Deputy Prime Minister Katsuya Okada also said earlier this year that an “additional tax hike is obviously necessary” to pay for a fundamental overhaul of the pension system.
At present, social security costs are ballooning by about ¥1 trillion a year as the population ages.
Forecasts released by the government show Japan’s low birthrate will cause the total population to shrink 30 percent by 2060. People aged 65 or above will come to comprise 40 percent of the populace, meaning health and welfare payments are likely to skyrocket in the coming decades.
The burden will only add to Japan’s already unbalanced fiscal spending. The government intends to cover a record 49 percent of the general spending in fiscal 2012 with government bonds. Bond issuance will exceed tax revenues for the third year in a row, meaning the debt will continue to grow.
The health ministry recently calculated that if the ruling Democratic Party of Japan reforms the public pension system in line with its draft plan, which envisages a basic pension payout to increase benefits for low-income households, the consumption tax would have to be raised to 17.1 percent by 2075 to cover the costs.
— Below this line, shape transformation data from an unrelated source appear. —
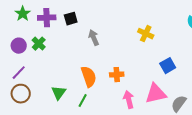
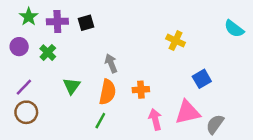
gray arrow: (94, 38) -> (111, 63), moved
purple circle: (19, 46) -> (19, 47), moved
orange semicircle: (89, 77) -> (107, 92), turned 30
green triangle: (59, 93) -> (72, 86), moved

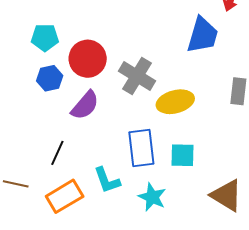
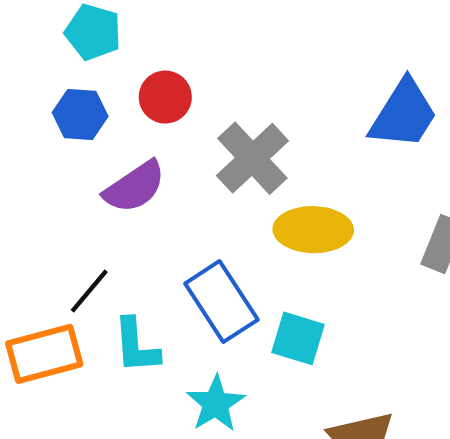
red circle: (88, 59) -> (165, 97), size x0.7
blue rectangle: (141, 148) -> (221, 302), turned -42
black line: (57, 153) -> (89, 291), moved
Some economists go as far as to say pushing the tax into a range of 20 to 25 percent would be required to dig Japan out of its fiscal disarray.
But internal DPJ strife resulted in the Cabinet scrapping a clause from the bill Friday that called for increasing the consumption tax beyond 10 percent in the coming years.
Finance Minister Jun Azumi on Thursday reiterated that removing the clause shouldn’t be taken as a sign that the administration is backing down from its efforts to restore fiscal balance.
With some people fearing that Japan’s credit rating may see further downgrades unless lawmakers commit to stemming the soaring debt, Azumi went on to say that raising the tax “is an inevitable task for anyone running the government.”
With the Cabinet approving the bill, the next step for the DPJ will be to unite its members, including veteran Ichiro Ozawa, who have been vocal in opposing the tax hike.
Getting the bill through the Diet will also require that the DPJ fend off the opposition parties, which could have Prime Minister Yoshihiko Noda calling a snap election in exchange for their support.
Even if the administration can steer the bill over these hurdles, it will then find itself at a new starting line — where it will have to begin work on raising the consumption tax to a level where it will actually be effective.
“I can give credit to the Cabinet for keeping its deadline and approving the bill within the month,” Daiwa Institute of Research’s Yoshii said. But the expert added that some of the details, including how it says the government should “aim” for 2 percent economic growth in real terms for the decade through fiscal 2020, could stand in the way of applying the tax increase as planned.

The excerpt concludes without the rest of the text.